Directions for this task: Return the listing that follows exactly, with no pictures included.

***

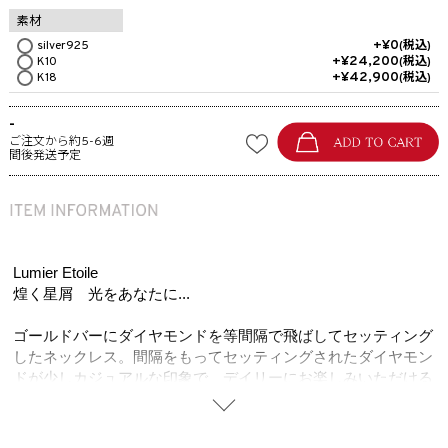
素材
+
¥
0
silver925
税込
+
¥
24,200
K10
税込
+
¥
42,900
K18
税込
-
ご注文から約5-6週
間後発送予定
Lumier Etoile
煌く星屑 光をあなたに...
ゴールドバーにダイヤモンドを等間隔で飛ばしてセッティング
したネックレス。間隔をもってセッティングされたダイヤモン
ドが少しカジュアルな印象で、デイリーにお楽しみいただける
ネックレスです。セットでリングのご用意もございます。
※ダイヤモンドシリーズ。高品質のダイヤモンドルースはイン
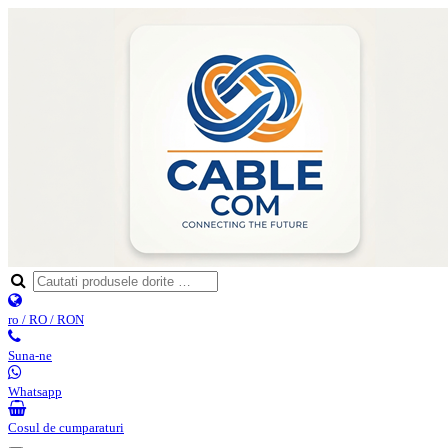
ro / RO / RON
Suna-ne
Whatsapp
Cosul de cumparaturi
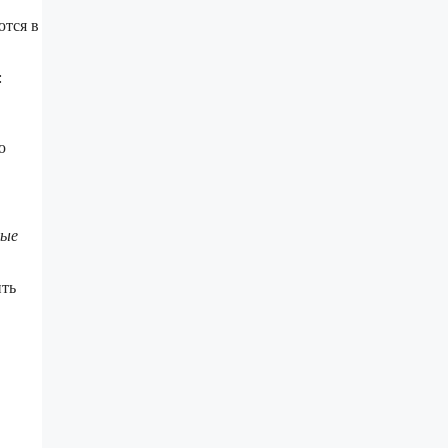
ются в
:
ю
ные
ить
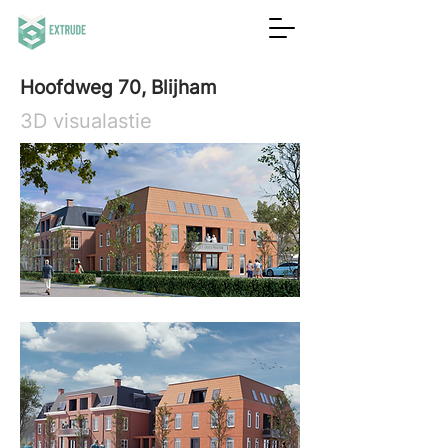
Hoofdweg 70, Blijham
3D visualastie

***

Task result:
素材
+
¥
0
silver925
税込
+
¥
24,200
K10
税込
+
¥
42,900
K18
税込
-
ご注文から約5-6週
間後発送予定
Lumier Etoile
煌く星屑 光をあなたに...
ゴールドバーにダイヤモンドを等間隔で飛ばしてセッティング
したネックレス。間隔をもってセッティングされたダイヤモン
ドが少しカジュアルな印象で、デイリーにお楽しみいただける
ネックレスです。セットでリングのご用意もございます。
※ダイヤモンドシリーズ。高品質のダイヤモンドルースはイン
ro / RO / RON
Suna-ne
Whatsapp
Cosul de cumparaturi
ются в
:
ю
ные
ить
Hoofdweg 70, Blijham
3D visualastie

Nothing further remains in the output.